"International plans for a legal crackdown on the funding of piracy could scupper a burgeoning City industry.
"The United Nations plans for sanctions on two suspected pirates would hit the often lucrative work of the law firms, insurers and private security companies in London that quietly arrange ransoms to free kidnapped ships and crews."
"The government has decided to block the UN plans amid worries they could force shipowners and their advisers to stop paying ransoms or else risk prosecution.
"London’s piracy negotiation business brings together an unusual cast of characters, from hard-bitten security operatives to dapper lawyers making telephone calls to hijacked ships from offices close to the banks of the Thames.
"NYA International, a kidnap response specialist based off Bishopsgate and now part of Aon, the US insurance broker, has advised on more than 20 piracy incidents during the past 18 months or so.
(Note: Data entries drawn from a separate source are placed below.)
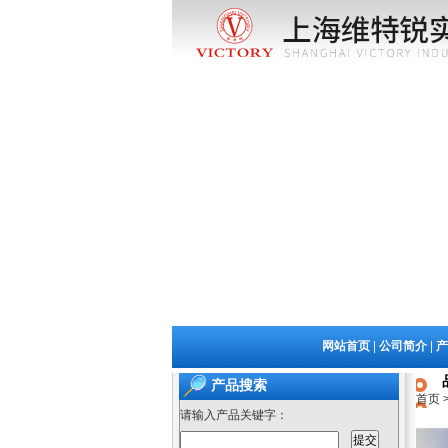
|
|
网站首页
公司简介
产
产品搜索
首页
请输入产品关键字：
"The leading ship hijack case law firm in terms of numbers of clients is said to be Holman Fenwick Willan, which has offices north-west of the Tower of London.
"James Gosling, partner at HFW, said: “Nobody wants to pay ransoms. But when it’s the only option, what the hell else do you do?” "
"The concern about sanctions is that, while they do not explicitly outlaw the payment of ransoms, they make it impossible in practice because of the uncertainty about where money given to pirates will end up.